* [Records supplied]:
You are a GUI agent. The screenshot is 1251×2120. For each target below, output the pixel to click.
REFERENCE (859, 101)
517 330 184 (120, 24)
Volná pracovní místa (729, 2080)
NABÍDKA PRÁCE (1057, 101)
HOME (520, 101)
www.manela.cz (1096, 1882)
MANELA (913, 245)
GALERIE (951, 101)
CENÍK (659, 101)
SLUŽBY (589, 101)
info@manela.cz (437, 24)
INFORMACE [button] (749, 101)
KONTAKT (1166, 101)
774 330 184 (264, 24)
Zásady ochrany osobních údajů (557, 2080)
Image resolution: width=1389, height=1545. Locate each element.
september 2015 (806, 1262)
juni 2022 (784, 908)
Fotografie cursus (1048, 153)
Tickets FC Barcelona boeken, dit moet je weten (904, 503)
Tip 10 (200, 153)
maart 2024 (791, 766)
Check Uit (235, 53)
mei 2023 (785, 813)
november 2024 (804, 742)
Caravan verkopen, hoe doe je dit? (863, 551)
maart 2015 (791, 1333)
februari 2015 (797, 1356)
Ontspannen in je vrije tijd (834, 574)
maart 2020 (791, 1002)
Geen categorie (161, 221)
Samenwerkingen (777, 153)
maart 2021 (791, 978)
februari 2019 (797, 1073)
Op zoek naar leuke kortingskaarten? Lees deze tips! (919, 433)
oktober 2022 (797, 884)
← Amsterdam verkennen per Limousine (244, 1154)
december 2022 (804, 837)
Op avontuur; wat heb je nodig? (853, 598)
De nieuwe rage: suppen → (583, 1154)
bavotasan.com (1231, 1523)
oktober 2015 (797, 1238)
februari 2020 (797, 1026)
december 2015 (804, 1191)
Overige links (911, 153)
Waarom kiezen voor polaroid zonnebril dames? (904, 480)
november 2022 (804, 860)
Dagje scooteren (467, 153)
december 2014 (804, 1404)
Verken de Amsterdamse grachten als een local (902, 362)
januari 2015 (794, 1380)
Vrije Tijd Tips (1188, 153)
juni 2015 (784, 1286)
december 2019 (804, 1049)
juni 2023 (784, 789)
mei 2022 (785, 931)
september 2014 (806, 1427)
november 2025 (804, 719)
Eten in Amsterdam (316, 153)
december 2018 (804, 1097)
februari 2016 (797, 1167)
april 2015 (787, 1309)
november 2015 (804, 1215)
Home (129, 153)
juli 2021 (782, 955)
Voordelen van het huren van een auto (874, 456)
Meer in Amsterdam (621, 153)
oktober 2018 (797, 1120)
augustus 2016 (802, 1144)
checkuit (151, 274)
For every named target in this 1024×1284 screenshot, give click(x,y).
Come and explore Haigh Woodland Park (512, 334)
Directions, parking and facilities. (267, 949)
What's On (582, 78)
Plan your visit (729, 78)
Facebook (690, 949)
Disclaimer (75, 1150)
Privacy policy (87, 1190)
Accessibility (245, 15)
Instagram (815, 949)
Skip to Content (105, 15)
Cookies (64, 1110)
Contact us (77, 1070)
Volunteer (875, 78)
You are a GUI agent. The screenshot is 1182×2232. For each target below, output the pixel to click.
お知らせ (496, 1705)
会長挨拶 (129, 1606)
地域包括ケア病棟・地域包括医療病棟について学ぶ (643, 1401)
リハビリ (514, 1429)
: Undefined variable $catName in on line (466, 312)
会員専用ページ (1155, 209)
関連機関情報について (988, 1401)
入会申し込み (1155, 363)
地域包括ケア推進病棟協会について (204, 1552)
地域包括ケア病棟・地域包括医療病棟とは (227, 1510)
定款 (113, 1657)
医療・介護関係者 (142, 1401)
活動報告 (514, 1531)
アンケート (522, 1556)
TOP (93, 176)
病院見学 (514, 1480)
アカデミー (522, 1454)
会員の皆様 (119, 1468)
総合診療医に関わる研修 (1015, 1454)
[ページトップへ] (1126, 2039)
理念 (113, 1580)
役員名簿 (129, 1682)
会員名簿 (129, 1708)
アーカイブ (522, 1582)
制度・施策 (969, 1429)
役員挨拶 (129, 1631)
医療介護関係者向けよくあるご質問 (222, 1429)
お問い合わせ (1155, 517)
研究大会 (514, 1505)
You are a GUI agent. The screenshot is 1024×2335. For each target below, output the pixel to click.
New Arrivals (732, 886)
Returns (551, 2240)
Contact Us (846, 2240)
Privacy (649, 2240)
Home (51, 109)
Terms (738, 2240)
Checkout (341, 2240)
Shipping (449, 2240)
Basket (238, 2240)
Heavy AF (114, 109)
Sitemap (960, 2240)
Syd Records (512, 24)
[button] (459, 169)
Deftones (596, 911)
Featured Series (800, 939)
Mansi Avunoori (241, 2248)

* [What needs to be done]: All the records above need to be output exactly, with none omitted.

* [Answer section]:
You are a GUI agent. The screenshot is 1251×2120. For each target below, output the pixel to click.
REFERENCE (859, 101)
517 330 184 (120, 24)
Volná pracovní místa (729, 2080)
NABÍDKA PRÁCE (1057, 101)
HOME (520, 101)
www.manela.cz (1096, 1882)
MANELA (913, 245)
GALERIE (951, 101)
CENÍK (659, 101)
SLUŽBY (589, 101)
info@manela.cz (437, 24)
INFORMACE [button] (749, 101)
KONTAKT (1166, 101)
774 330 184 (264, 24)
Zásady ochrany osobních údajů (557, 2080)
Image resolution: width=1389, height=1545. Locate each element.
september 2015 (806, 1262)
juni 2022 (784, 908)
Fotografie cursus (1048, 153)
Tickets FC Barcelona boeken, dit moet je weten (904, 503)
Tip 10 (200, 153)
maart 2024 (791, 766)
Check Uit (235, 53)
mei 2023 (785, 813)
november 2024 (804, 742)
Caravan verkopen, hoe doe je dit? (863, 551)
maart 2015 (791, 1333)
februari 2015 (797, 1356)
Ontspannen in je vrije tijd (834, 574)
maart 2020 (791, 1002)
Geen categorie (161, 221)
Samenwerkingen (777, 153)
maart 2021 (791, 978)
februari 2019 (797, 1073)
Op zoek naar leuke kortingskaarten? Lees deze tips! (919, 433)
oktober 2022 (797, 884)
← Amsterdam verkennen per Limousine (244, 1154)
december 2022 (804, 837)
Op avontuur; wat heb je nodig? (853, 598)
De nieuwe rage: suppen → (583, 1154)
bavotasan.com (1231, 1523)
oktober 2015 (797, 1238)
februari 2020 (797, 1026)
december 2015 (804, 1191)
Overige links (911, 153)
Waarom kiezen voor polaroid zonnebril dames? (904, 480)
november 2022 (804, 860)
Dagje scooteren (467, 153)
december 2014 (804, 1404)
Verken de Amsterdamse grachten als een local (902, 362)
januari 2015 (794, 1380)
Vrije Tijd Tips (1188, 153)
juni 2015 (784, 1286)
december 2019 (804, 1049)
juni 2023 (784, 789)
mei 2022 (785, 931)
september 2014 (806, 1427)
november 2025 (804, 719)
Eten in Amsterdam (316, 153)
december 2018 (804, 1097)
februari 2016 (797, 1167)
april 2015 (787, 1309)
november 2015 (804, 1215)
Home (129, 153)
juli 2021 (782, 955)
Voordelen van het huren van een auto (874, 456)
Meer in Amsterdam (621, 153)
oktober 2018 (797, 1120)
augustus 2016 (802, 1144)
checkuit (151, 274)
For every named target in this 1024×1284 screenshot, give click(x,y).
Come and explore Haigh Woodland Park (512, 334)
Directions, parking and facilities. (267, 949)
What's On (582, 78)
Plan your visit (729, 78)
Facebook (690, 949)
Disclaimer (75, 1150)
Privacy policy (87, 1190)
Accessibility (245, 15)
Instagram (815, 949)
Skip to Content (105, 15)
Cookies (64, 1110)
Contact us (77, 1070)
Volunteer (875, 78)
You are a GUI agent. The screenshot is 1182×2232. For each target below, output the pixel to click.
お知らせ (496, 1705)
会長挨拶 (129, 1606)
地域包括ケア病棟・地域包括医療病棟について学ぶ (643, 1401)
リハビリ (514, 1429)
: Undefined variable $catName in on line (466, 312)
会員専用ページ (1155, 209)
関連機関情報について (988, 1401)
入会申し込み (1155, 363)
地域包括ケア推進病棟協会について (204, 1552)
地域包括ケア病棟・地域包括医療病棟とは (227, 1510)
定款 (113, 1657)
医療・介護関係者 (142, 1401)
活動報告 (514, 1531)
アンケート (522, 1556)
TOP (93, 176)
病院見学 (514, 1480)
アカデミー (522, 1454)
会員の皆様 (119, 1468)
総合診療医に関わる研修 (1015, 1454)
[ページトップへ] (1126, 2039)
理念 (113, 1580)
役員名簿 (129, 1682)
会員名簿 (129, 1708)
アーカイブ (522, 1582)
制度・施策 (969, 1429)
役員挨拶 (129, 1631)
医療介護関係者向けよくあるご質問 (222, 1429)
お問い合わせ (1155, 517)
研究大会 (514, 1505)
You are a GUI agent. The screenshot is 1024×2335. For each target below, output the pixel to click.
New Arrivals (732, 886)
Returns (551, 2240)
Contact Us (846, 2240)
Privacy (649, 2240)
Home (51, 109)
Terms (738, 2240)
Checkout (341, 2240)
Shipping (449, 2240)
Basket (238, 2240)
Heavy AF (114, 109)
Sitemap (960, 2240)
Syd Records (512, 24)
[button] (459, 169)
Deftones (596, 911)
Featured Series (800, 939)
Mansi Avunoori (241, 2248)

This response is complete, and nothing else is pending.